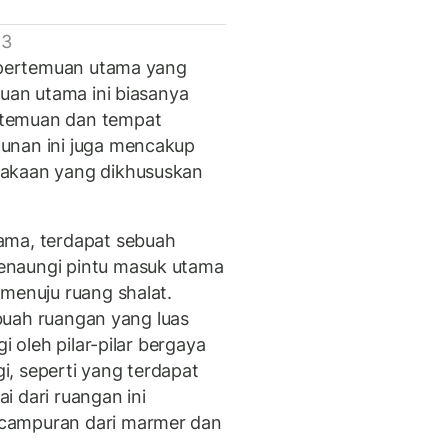
 3
g pertemuan utama yang
muan utama ini biasanya
rtemuan dan tempat
unan ini juga mencakup
takaan yang dikhususkan
ama, terdapat sebuah
enaungi pintu masuk utama
 menuju ruang shalat.
sebuah ruangan yang luas
i oleh pilar-pilar bergaya
, seperti yang terdapat
i dari ruangan ini
campuran dari marmer dan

┄┄┄┄┄┄┄┄┄┄

Try it
Please print the lines from the one containing "menuju ruang shalat." through the last line of the material, exactly, and leave out all other lines.

Written solution
 menuju ruang shalat.
sebuah ruangan yang luas
i oleh pilar-pilar bergaya
, seperti yang terdapat
i dari ruangan ini
campuran dari marmer dan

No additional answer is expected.